Once you reach the line containing "come momento di" in the data below, restate each line word for word up to and including the one containing "culmine di una".

## Data shown
§
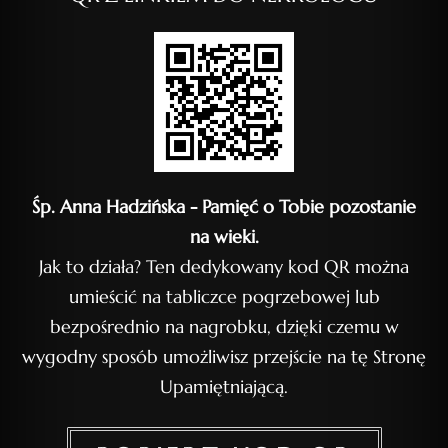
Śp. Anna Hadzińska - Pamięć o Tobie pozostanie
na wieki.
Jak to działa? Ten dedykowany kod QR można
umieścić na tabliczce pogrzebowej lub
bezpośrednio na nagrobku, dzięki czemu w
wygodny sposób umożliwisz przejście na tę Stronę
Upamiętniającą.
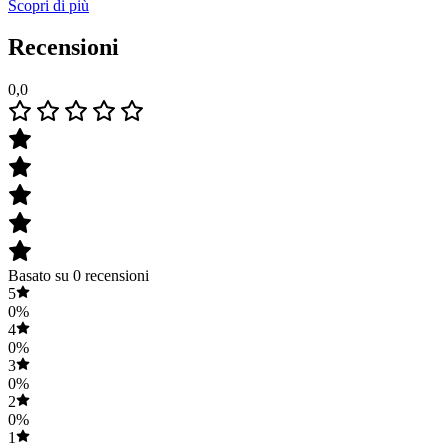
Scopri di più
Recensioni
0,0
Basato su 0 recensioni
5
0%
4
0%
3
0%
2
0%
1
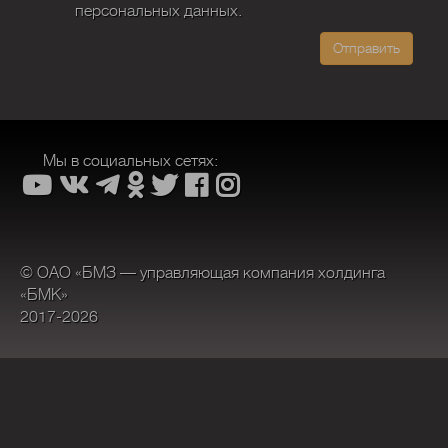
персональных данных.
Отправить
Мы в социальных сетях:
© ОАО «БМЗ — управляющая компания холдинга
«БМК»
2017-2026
§
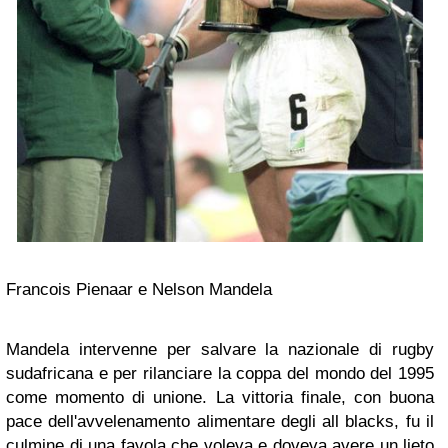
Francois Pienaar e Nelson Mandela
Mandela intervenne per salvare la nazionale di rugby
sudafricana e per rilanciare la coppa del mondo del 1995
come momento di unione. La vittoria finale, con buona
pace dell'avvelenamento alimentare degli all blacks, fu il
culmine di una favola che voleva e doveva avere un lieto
§
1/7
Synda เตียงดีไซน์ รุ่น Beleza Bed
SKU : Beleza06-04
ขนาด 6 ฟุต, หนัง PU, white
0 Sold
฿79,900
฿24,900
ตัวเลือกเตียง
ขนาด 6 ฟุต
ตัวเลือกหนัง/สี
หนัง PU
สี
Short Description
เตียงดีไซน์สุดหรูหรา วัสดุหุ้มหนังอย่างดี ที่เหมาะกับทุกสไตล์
§
## Solution
come momento di unione. La vittoria finale, con buona
pace dell'avvelenamento alimentare degli all blacks, fu il
culmine di una favola che voleva e doveva avere un lieto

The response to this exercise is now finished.